The three screenshots below are for three different PWM frequencies: 200 Hz, 2kHz and 31.25 kHz, but our minimum duty cycle is actually 10%. This means we should see linear behaviour at frequencies below 3.571 kHz (10 times the calculated minimum frequency at 1% duty cycle). We’re expecting that both the 200 Hz and 2 kHz signals to be similar and reach close to the expected DC current, but the 31.25 kHz signal will reach a significantly lower current.

The current value in the screenshots is the average current. Current in 110-003 with 200 Hz PWM @ 10% Duty Current in 110-003 with 2 kHz PWM @ 10% Duty Current in 110-003 with 31.25 kHz PWM @ 10% Duty

As we can see with 31.25 kHz, the current reaches close to 50% of the value for 2kHz.
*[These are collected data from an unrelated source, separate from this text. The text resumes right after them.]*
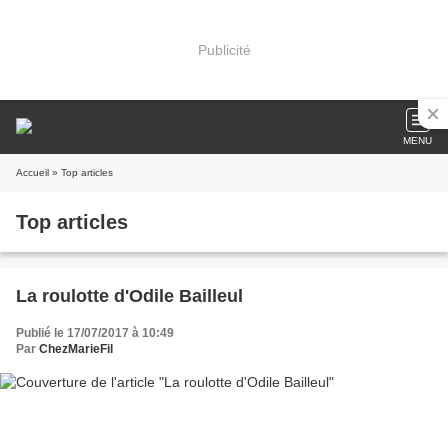
Publicité
MENU
Accueil
» Top articles
Top articles
La roulotte d'Odile Bailleul
Publié le 17/07/2017 à 10:49
Par
ChezMarieFil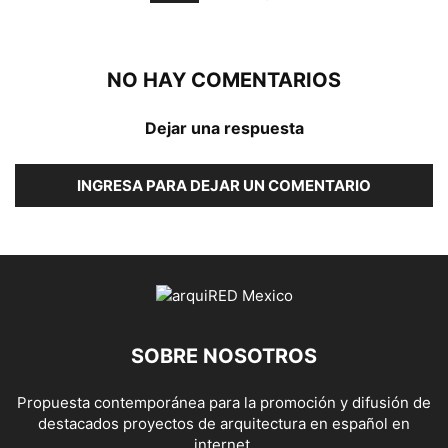
NO HAY COMENTARIOS
Dejar una respuesta
INGRESA PARA DEJAR UN COMENTARIO
SOBRE NOSOTROS
Propuesta contemporánea para la promoción y difusión de
destacados proyectos de arquitectura en español en
internet.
If the average current is less, this means the output torque is also less and is not a linear response.

At 2kHz the current reaches close to the maximum value (as with true DC control), so we can expect the frequency of 2 kHz to give a linear response above 10%. Similarly, with a 200Hz frequency, the peak current again reaches full value, as we expected with our calculations beforehand.

An important note is to analyse how the motor performs at lower frequencies. During our tests, we experienced some vibration and shaking on the motor shaft when powering at 200 Hz, so for a smoother drive system we would select a higher frequency.
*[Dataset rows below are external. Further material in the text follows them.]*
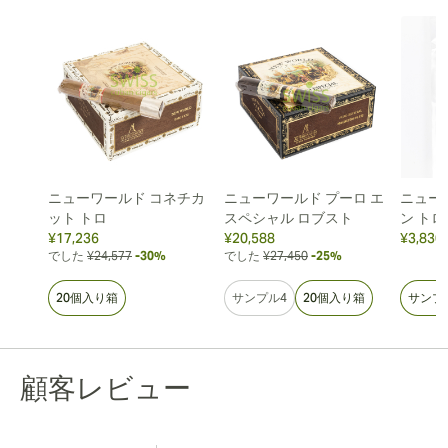
ニューワールド コネチカ
ニューワールド プーロ エ
ニュー
ット トロ
スペシャル ロブスト
ン トロ
¥17,236
¥20,588
¥3,830
でした
¥24,577
-30%
でした
¥27,450
-25%
20個入り箱
サンプル4
20個入り箱
サンプ
顧客レビュー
The data and graph below make it easier to see the non-linear response at high frequencies. We’ve varied the duty cycle for the same 3 frequencies, a linear response should show a nice straight line between duty cycle and current draw. This means a change between 75% and 80% duty should yield the same change in torque (current draw) as 5% to 10%. Motor current vs PWM duty Motor current vs PWM Duty at different frequencies

We can see that whilst the 200 Hz and 2 kHz frequencies don’t perfectly follow the theoretical ideal (it looks like there is a slight change in gradient above ~83%), the non-linearity is much more pronounced at 31.25 kHz.

It is important to find an acceptable balance between linear behaviour, noise, and unwanted vibration. For many applications, the non-linearity at higher frequencies will not be an issue, or the benefits of the higher frequency outweigh the drawbacks.

However if your application does require a high degree of linearity from a high-frequency PWM drive signal, you could consider the following to improve performance:

1. Switching the PWM frequency when the motor is starting, reducing the frequency can give a higher output torque. It can be done with most microcontrollers which have hardware PWM generator, usually with the phase-correct mode of operation

2. Increasing PWM resolution and making a lookup table in the code for motor response. We can vary the PWM to compensate for the motor’s non-linear response

3. Adding a current sensor and making a PWM closed-loop regulator to vary the frequency or duty cycle for linear response

All of these options require additional resources or coding if possible using a lower frequency PWM makes the design simpler.